Ogni ombra va subito dissipata, e non con il fumo di un improbabile rogo purificatore, ma con parole chiare, che devono
venire in primo luogo da chi nel Pd condivideva con Lusi la responsabilità di gestire quel denaro. Ombre che vanno dissipate subito anche perché non si possano confondere con accuse generiche e polemiche strumentali. Certo, il fatto stesso che si parli di fondi pubblici per un partito sciolto ufficialmente da anni non può non scandalizzare, anche se a ben vedere si tratta dei rimborsi per le ultime elezioni cui la Margherita aveva effettivamente partecipato. Da questo punto di vista, però, la rivendicazione di avere «bilanci in attivo» non sembra proprio un’attenuante: la sopravvivenza giuridica di partiti che non si presentano più alle elezioni si giustifica con l’esigenza non d’incassare crediti dallo Stato, ma di pagare i debiti verso fornitori, banche, dipendenti (ci mancherebbe solo che sparissero nel nulla da un giorno all’altro).

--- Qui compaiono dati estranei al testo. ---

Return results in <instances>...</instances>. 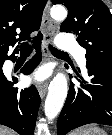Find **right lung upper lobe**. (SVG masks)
<instances>
[{
	"mask_svg": "<svg viewBox=\"0 0 112 135\" xmlns=\"http://www.w3.org/2000/svg\"><path fill=\"white\" fill-rule=\"evenodd\" d=\"M47 0H0V62L10 59L9 46L17 41L30 40V34L39 30ZM42 34L34 37L40 41Z\"/></svg>",
	"mask_w": 112,
	"mask_h": 135,
	"instance_id": "right-lung-upper-lobe-1",
	"label": "right lung upper lobe"
}]
</instances>
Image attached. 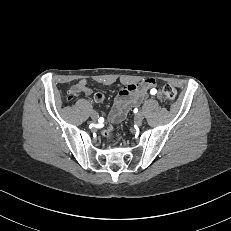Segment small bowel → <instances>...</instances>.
<instances>
[{
	"label": "small bowel",
	"instance_id": "1",
	"mask_svg": "<svg viewBox=\"0 0 231 231\" xmlns=\"http://www.w3.org/2000/svg\"><path fill=\"white\" fill-rule=\"evenodd\" d=\"M154 85L155 81L153 79H145L139 83L126 85L114 101L109 113L110 119L113 121L122 119L131 107L136 106L141 102L144 96L149 93V90L154 88ZM70 93L75 95L82 93L89 96L92 94V90L88 87L85 79H80L71 87ZM93 98L97 103H102L105 99L101 92L94 93ZM158 98H161L160 94H158Z\"/></svg>",
	"mask_w": 231,
	"mask_h": 231
}]
</instances>
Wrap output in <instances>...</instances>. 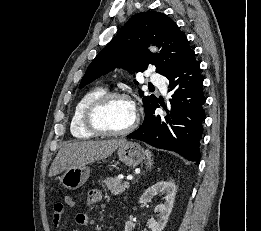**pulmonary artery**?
Returning a JSON list of instances; mask_svg holds the SVG:
<instances>
[{"label":"pulmonary artery","mask_w":261,"mask_h":231,"mask_svg":"<svg viewBox=\"0 0 261 231\" xmlns=\"http://www.w3.org/2000/svg\"><path fill=\"white\" fill-rule=\"evenodd\" d=\"M151 82L160 87V89L162 91H166V88H167V85H166V80H165V77L162 76L161 74H157V73H154L152 76H151Z\"/></svg>","instance_id":"pulmonary-artery-1"}]
</instances>
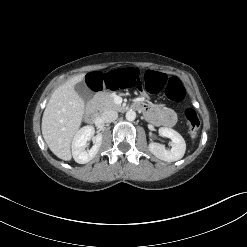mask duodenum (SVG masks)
<instances>
[{
    "label": "duodenum",
    "instance_id": "410a0bca",
    "mask_svg": "<svg viewBox=\"0 0 247 247\" xmlns=\"http://www.w3.org/2000/svg\"><path fill=\"white\" fill-rule=\"evenodd\" d=\"M134 108L141 109V107L138 104H135ZM84 117L87 122L95 121L98 117V111L96 106L93 104H89L85 110Z\"/></svg>",
    "mask_w": 247,
    "mask_h": 247
}]
</instances>
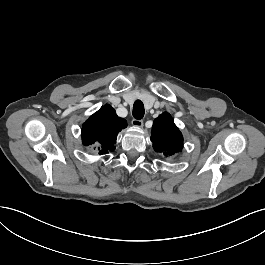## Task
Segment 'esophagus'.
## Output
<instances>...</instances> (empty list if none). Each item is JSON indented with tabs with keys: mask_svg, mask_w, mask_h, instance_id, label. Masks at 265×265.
Returning a JSON list of instances; mask_svg holds the SVG:
<instances>
[{
	"mask_svg": "<svg viewBox=\"0 0 265 265\" xmlns=\"http://www.w3.org/2000/svg\"><path fill=\"white\" fill-rule=\"evenodd\" d=\"M132 125L136 128H142L143 127V121L142 120H137L133 119L132 120Z\"/></svg>",
	"mask_w": 265,
	"mask_h": 265,
	"instance_id": "1",
	"label": "esophagus"
}]
</instances>
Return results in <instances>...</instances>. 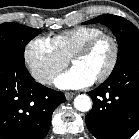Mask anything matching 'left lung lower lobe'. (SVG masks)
<instances>
[{
  "label": "left lung lower lobe",
  "instance_id": "left-lung-lower-lobe-1",
  "mask_svg": "<svg viewBox=\"0 0 139 139\" xmlns=\"http://www.w3.org/2000/svg\"><path fill=\"white\" fill-rule=\"evenodd\" d=\"M92 110L85 121L98 139H128L139 129V54L112 71L109 78L88 92Z\"/></svg>",
  "mask_w": 139,
  "mask_h": 139
}]
</instances>
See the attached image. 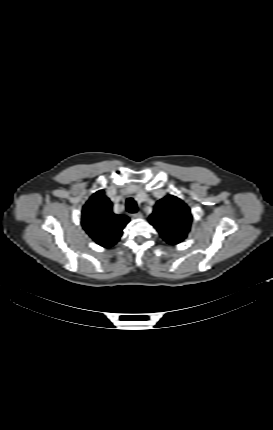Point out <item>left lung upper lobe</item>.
Instances as JSON below:
<instances>
[{"mask_svg": "<svg viewBox=\"0 0 273 430\" xmlns=\"http://www.w3.org/2000/svg\"><path fill=\"white\" fill-rule=\"evenodd\" d=\"M192 215L189 207L179 198L168 195L159 200L149 217L160 236L169 244L183 241L190 230Z\"/></svg>", "mask_w": 273, "mask_h": 430, "instance_id": "left-lung-upper-lobe-1", "label": "left lung upper lobe"}]
</instances>
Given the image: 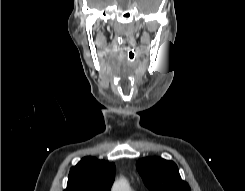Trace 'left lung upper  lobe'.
<instances>
[{"label":"left lung upper lobe","instance_id":"5c2ea615","mask_svg":"<svg viewBox=\"0 0 245 191\" xmlns=\"http://www.w3.org/2000/svg\"><path fill=\"white\" fill-rule=\"evenodd\" d=\"M139 174L151 191H190L189 185L180 177L173 161L160 157H146L136 163Z\"/></svg>","mask_w":245,"mask_h":191}]
</instances>
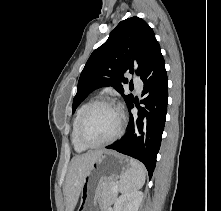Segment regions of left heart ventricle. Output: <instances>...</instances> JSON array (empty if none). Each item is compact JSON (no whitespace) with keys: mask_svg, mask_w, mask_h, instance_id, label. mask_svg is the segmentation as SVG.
Listing matches in <instances>:
<instances>
[{"mask_svg":"<svg viewBox=\"0 0 221 211\" xmlns=\"http://www.w3.org/2000/svg\"><path fill=\"white\" fill-rule=\"evenodd\" d=\"M119 122V113L115 108L106 105L98 106L86 119L84 135L90 142L104 141L116 132Z\"/></svg>","mask_w":221,"mask_h":211,"instance_id":"b2bd125f","label":"left heart ventricle"}]
</instances>
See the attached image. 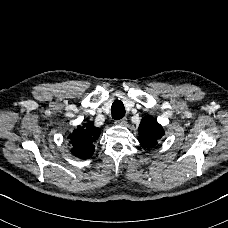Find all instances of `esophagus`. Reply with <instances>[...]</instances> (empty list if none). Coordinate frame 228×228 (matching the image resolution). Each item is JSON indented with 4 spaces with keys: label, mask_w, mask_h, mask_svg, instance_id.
Returning a JSON list of instances; mask_svg holds the SVG:
<instances>
[{
    "label": "esophagus",
    "mask_w": 228,
    "mask_h": 228,
    "mask_svg": "<svg viewBox=\"0 0 228 228\" xmlns=\"http://www.w3.org/2000/svg\"><path fill=\"white\" fill-rule=\"evenodd\" d=\"M115 124L124 126V125L127 124V118L124 117V118H122V119H119V120H117V121L115 122Z\"/></svg>",
    "instance_id": "34e87169"
}]
</instances>
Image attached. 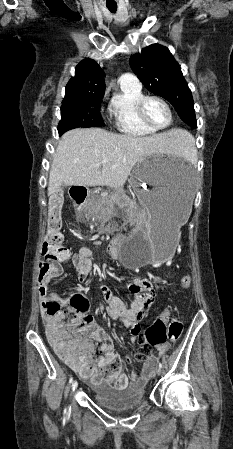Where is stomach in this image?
I'll list each match as a JSON object with an SVG mask.
<instances>
[{
  "label": "stomach",
  "mask_w": 233,
  "mask_h": 449,
  "mask_svg": "<svg viewBox=\"0 0 233 449\" xmlns=\"http://www.w3.org/2000/svg\"><path fill=\"white\" fill-rule=\"evenodd\" d=\"M194 170L183 160H159L154 155L137 163L129 184L146 208L145 220L119 245L120 260L127 268L167 260L175 250L179 230L189 219L195 201ZM101 197L91 209L96 218L105 213Z\"/></svg>",
  "instance_id": "stomach-1"
}]
</instances>
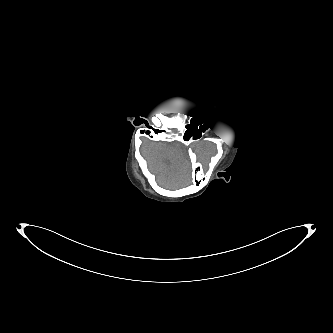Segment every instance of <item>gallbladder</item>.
<instances>
[{
  "label": "gallbladder",
  "mask_w": 333,
  "mask_h": 333,
  "mask_svg": "<svg viewBox=\"0 0 333 333\" xmlns=\"http://www.w3.org/2000/svg\"><path fill=\"white\" fill-rule=\"evenodd\" d=\"M187 104H188L189 106L191 105V103H190L189 101L187 102Z\"/></svg>",
  "instance_id": "gallbladder-1"
}]
</instances>
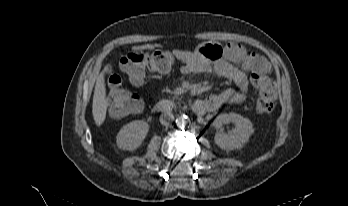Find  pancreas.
<instances>
[{"label":"pancreas","mask_w":348,"mask_h":206,"mask_svg":"<svg viewBox=\"0 0 348 206\" xmlns=\"http://www.w3.org/2000/svg\"><path fill=\"white\" fill-rule=\"evenodd\" d=\"M173 100H178V102L181 103L182 98L178 96V93H174Z\"/></svg>","instance_id":"obj_1"}]
</instances>
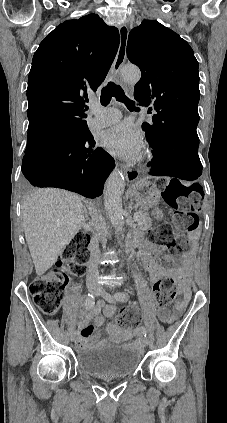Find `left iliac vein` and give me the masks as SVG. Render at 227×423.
I'll list each match as a JSON object with an SVG mask.
<instances>
[{
	"instance_id": "left-iliac-vein-1",
	"label": "left iliac vein",
	"mask_w": 227,
	"mask_h": 423,
	"mask_svg": "<svg viewBox=\"0 0 227 423\" xmlns=\"http://www.w3.org/2000/svg\"><path fill=\"white\" fill-rule=\"evenodd\" d=\"M99 295L103 299L107 300L108 302H111V303L115 302V298L104 289H100ZM143 343H144V345L148 346L150 344L149 339L147 337H145L144 340H143Z\"/></svg>"
}]
</instances>
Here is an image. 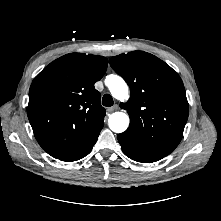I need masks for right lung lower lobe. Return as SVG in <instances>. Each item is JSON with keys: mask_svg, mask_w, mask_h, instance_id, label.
I'll return each mask as SVG.
<instances>
[{"mask_svg": "<svg viewBox=\"0 0 221 221\" xmlns=\"http://www.w3.org/2000/svg\"><path fill=\"white\" fill-rule=\"evenodd\" d=\"M103 128L100 127L95 133L94 135L84 144V146H82L81 148H79L78 150L68 154V155H65L63 157H60L58 158L59 160H62V161H66V162H71V161H77L79 159H82L83 157H85L86 155L89 154V152L91 151L92 147L94 146L98 136H99V133L101 131V129Z\"/></svg>", "mask_w": 221, "mask_h": 221, "instance_id": "1", "label": "right lung lower lobe"}]
</instances>
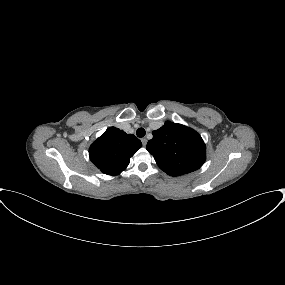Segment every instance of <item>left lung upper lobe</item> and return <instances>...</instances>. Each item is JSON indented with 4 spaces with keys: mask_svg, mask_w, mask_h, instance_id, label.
<instances>
[{
    "mask_svg": "<svg viewBox=\"0 0 285 285\" xmlns=\"http://www.w3.org/2000/svg\"><path fill=\"white\" fill-rule=\"evenodd\" d=\"M146 149L161 170L180 176L199 169L206 159V146L201 136L182 124L165 122L152 132Z\"/></svg>",
    "mask_w": 285,
    "mask_h": 285,
    "instance_id": "1",
    "label": "left lung upper lobe"
}]
</instances>
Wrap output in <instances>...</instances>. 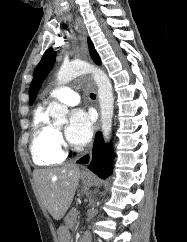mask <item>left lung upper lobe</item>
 I'll list each match as a JSON object with an SVG mask.
<instances>
[{
	"mask_svg": "<svg viewBox=\"0 0 187 242\" xmlns=\"http://www.w3.org/2000/svg\"><path fill=\"white\" fill-rule=\"evenodd\" d=\"M88 45H89V51L93 61L97 65H100L101 60L90 40H88ZM55 57H56V52L52 48H49L42 56L40 63L37 65L34 71V77L29 89L30 105L33 104L42 82L48 75L49 71L52 69L55 63Z\"/></svg>",
	"mask_w": 187,
	"mask_h": 242,
	"instance_id": "obj_1",
	"label": "left lung upper lobe"
}]
</instances>
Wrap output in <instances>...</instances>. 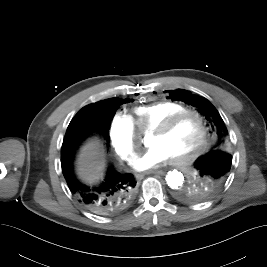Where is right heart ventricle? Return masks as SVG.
<instances>
[{"mask_svg":"<svg viewBox=\"0 0 267 267\" xmlns=\"http://www.w3.org/2000/svg\"><path fill=\"white\" fill-rule=\"evenodd\" d=\"M186 110L188 108L180 103L163 101L136 107L129 118L139 131L147 132L170 116Z\"/></svg>","mask_w":267,"mask_h":267,"instance_id":"obj_1","label":"right heart ventricle"}]
</instances>
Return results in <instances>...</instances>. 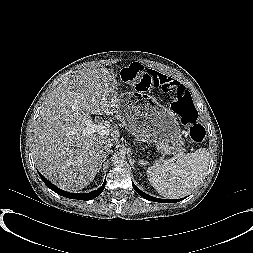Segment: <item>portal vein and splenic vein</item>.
Returning a JSON list of instances; mask_svg holds the SVG:
<instances>
[{"label":"portal vein and splenic vein","instance_id":"portal-vein-and-splenic-vein-1","mask_svg":"<svg viewBox=\"0 0 253 253\" xmlns=\"http://www.w3.org/2000/svg\"><path fill=\"white\" fill-rule=\"evenodd\" d=\"M85 125L84 134L98 133L102 136L109 135L111 132L110 127L103 124H96L90 119H83Z\"/></svg>","mask_w":253,"mask_h":253}]
</instances>
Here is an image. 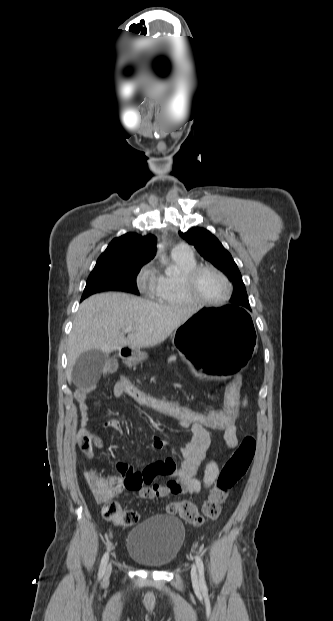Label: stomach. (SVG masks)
Masks as SVG:
<instances>
[{
  "label": "stomach",
  "instance_id": "obj_1",
  "mask_svg": "<svg viewBox=\"0 0 333 621\" xmlns=\"http://www.w3.org/2000/svg\"><path fill=\"white\" fill-rule=\"evenodd\" d=\"M171 339L187 363L201 368L208 384L216 388L223 379H235L250 367L256 336L250 313L225 305L187 315ZM146 357L145 352L133 349L129 361L137 363Z\"/></svg>",
  "mask_w": 333,
  "mask_h": 621
}]
</instances>
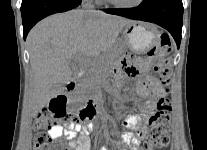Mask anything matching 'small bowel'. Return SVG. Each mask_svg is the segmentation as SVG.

Fare chiarezza su questa vicenda è indispensabile anche per potere contrastare credibilmente la campagna contro il finanziamento pubblico della politica. Un argomento di cui si è occupato recentemente anche il Financial Times, in un articolo di Martin Wolf dedicato al dibattito sul «capitalismo in crisi», a partire da una sacrosanta preoccupazione per il rapporto tra ricchezza e politica democratica. «In assenza di difese per la politica ha scritto Wolf il risultato è la plutocrazia». E ancora: «Proteggere la politica democratica dalla plutocrazia è una delle maggiori sfide alla salute delle democrazie». E infine: «La difesa della politica dal mercato si ottiene regolando l’uso del denaro alle elezioni e attraverso l’offerta di risorse pubbliche a chi vi partecipa. Almeno un parziale finanziamento dei partiti e delle elezioni è
inevitabile».
È davvero curioso che a segnalare il rischio che la democrazia possa essere comprata dalla grande ricchezza sia proprio il quotidiano della comunità finanziaria britannica, mentre nell’Italia appena uscita dal ventennio berlusconiano si continua a rimuovere il problema dal dibattito. Ma se non vogliamo che a giovarsi del discredito dei partiti, proprio come nel 92-93, sia un nuovo miliardario ansioso di scendere in campo col suo partito di plastica e i suoi personali mezzi di comunicazione e persuasione, sono i partiti democratici che devono per primi promuovere una riforma di questi meccanismi. A partire dalla piena attuazione dell’articolo 49 della Costituzione, per fare in modo che ogni forma di sostegno pubblico sia indissolubilmente legata non solo a meccanismi certi di trasparenza e rendicontazione delle risorse, ma prima ancora al carattere democratico della vita interna di quei partiti.